値上がり前に“買いだめ”しておきたいところだが、卵の賞味期限は採卵日からだいたい2~3週間。そんなにたくさんは買っておけないが……。
「実は、卵は冷蔵保存なら2か月間は生で食べられます。加熱調理するなら4か月は大丈夫ですよ」と教えてくれたのは、京都女子大学研究教授で、株式会社NBL「鶏と卵の研究所」所長の八田一氏だ。では、なぜ2~3週間の賞味期限なのだろうか。
3万個に1個の「特別な卵」が基準になっている
卵の賞味期限はある特別な卵を基準に定められているという。それは、サルモネラ菌が中に入ってしまった卵。割合としては約3万個に1個のごくまれな確率で、たとえ、菌入りの卵を25度の室温で保存しても、生で安心して食べられる期間を賞味期限に設定しているため、2~3週間という短さなのだ。
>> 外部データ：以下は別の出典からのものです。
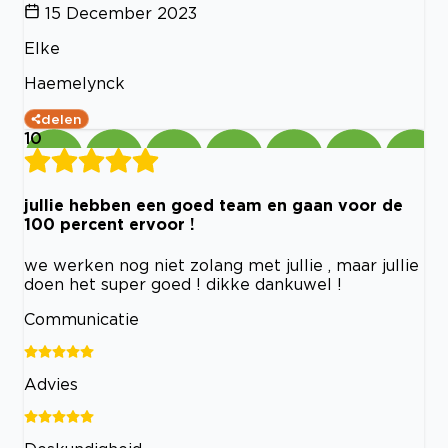
15 December 2023
Elke
Haemelynck
delen
10
jullie hebben een goed team en gaan voor de
100 percent ervoor !
we werken nog niet zolang met jullie , maar jullie
doen het super goed ! dikke dankuwel !
Communicatie
Advies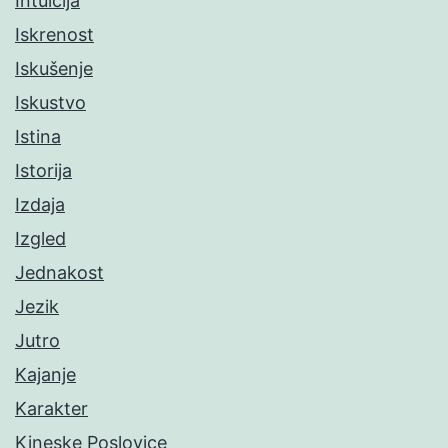
Intuicija
Iskrenost
Iskušenje
Iskustvo
Istina
Istorija
Izdaja
Izgled
Jednakost
Jezik
Jutro
Kajanje
Karakter
Kineske Poslovice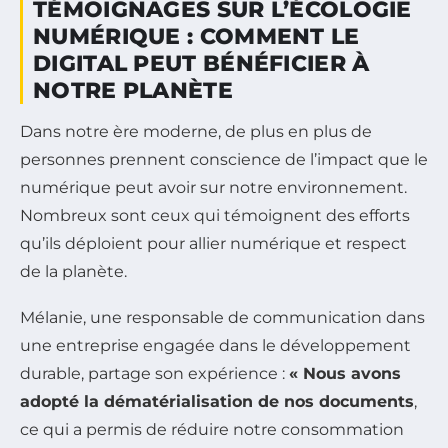
TÉMOIGNAGES SUR L’ÉCOLOGIE
NUMÉRIQUE : COMMENT LE
DIGITAL PEUT BÉNÉFICIER À
NOTRE PLANÈTE
Dans notre ère moderne, de plus en plus de
personnes prennent conscience de l’impact que le
numérique peut avoir sur notre environnement.
Nombreux sont ceux qui témoignent des efforts
qu’ils déploient pour allier numérique et respect
de la planète.
Mélanie, une responsable de communication dans
une entreprise engagée dans le développement
durable, partage son expérience :
« Nous avons
adopté la dématérialisation de nos documents
,
ce qui a permis de réduire notre consommation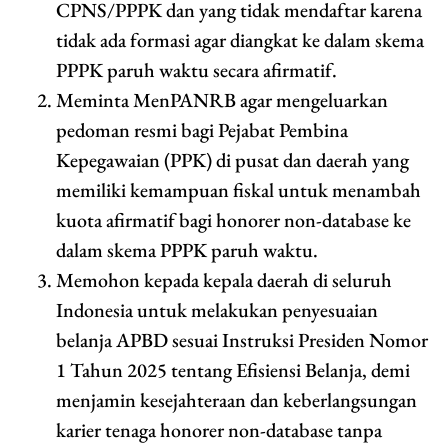
CPNS/PPPK dan yang tidak mendaftar karena
tidak ada formasi agar diangkat ke dalam skema
PPPK paruh waktu secara afirmatif.
Meminta MenPANRB agar mengeluarkan
pedoman resmi bagi Pejabat Pembina
Kepegawaian (PPK) di pusat dan daerah yang
memiliki kemampuan fiskal untuk menambah
kuota afirmatif bagi honorer non-database ke
dalam skema PPPK paruh waktu.
Memohon kepada kepala daerah di seluruh
Indonesia untuk melakukan penyesuaian
belanja APBD sesuai Instruksi Presiden Nomor
1 Tahun 2025 tentang Efisiensi Belanja, demi
menjamin kesejahteraan dan keberlangsungan
karier tenaga honorer non-database tanpa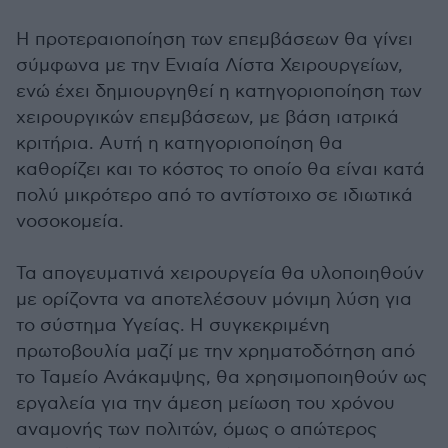
Η προτεραιοποίηση των επεμβάσεων θα γίνει
σύμφωνα με την Ενιαία Λίστα Χειρουργείων,
ενώ έχει δημιουργηθεί η κατηγοριοποίηση των
χειρουργικών επεμβάσεων, με βάση ιατρικά
κριτήρια. Αυτή η κατηγοριοποίηση θα
καθορίζει και το κόστος το οποίο θα είναι κατά
πολύ μικρότερο από το αντίστοιχο σε ιδιωτικά
νοσοκομεία.
Τα απογευματινά χειρουργεία θα υλοποιηθούν
με ορίζοντα να αποτελέσουν μόνιμη λύση για
το σύστημα Υγείας. Η συγκεκριμένη
πρωτοβουλία μαζί με την χρηματοδότηση από
το Ταμείο Ανάκαμψης, θα χρησιμοποιηθούν ως
εργαλεία για την άμεση μείωση του χρόνου
αναμονής των πολιτών, όμως ο απώτερος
「温度管理が徹底できていれば、サルモネラ菌が増えることはありません。卵は菌に対して強い性質があるので、冷蔵保存で加熱して食べるなら、4か月くらいは問題ありません。目安は卵を割ったときの卵黄の状態です。もし卵黄が割れていたら、それはよっぽど古い卵なので加熱調理でも食べないほうが安全です。その場合は捨ててください」(八田氏、以下同)
では、安いときに買いだめできるということ?
「はい、ただし、ひびが入っている卵は要注意です。たとえ賞味期限内でも雑菌が入り込んでいる場合があるので、しっかりと過熱して食べてください」
ゆで卵は、ちょっと古いくらいがおいしい
新鮮な卵の中には二酸化炭素が多く含まれていて、そのせいでゆでるとボソボソになるが、日が経つにつれて二酸化炭素は抜けて、ゆでるとプリプリの白身になる。ゆで卵にするなら、ちょっと古い卵のほうがおすすめだという。
卵白を泡立てて使う場合も、少し古くてサラサラしたもののほうが、泡立ちが早いというメリットがある。卵は新しければ新しいほどいいわけではないのだ。
近いうちに店頭価格が上がる卵。スーパーで安売りしていたら、迷わず買い物かごに入れたい。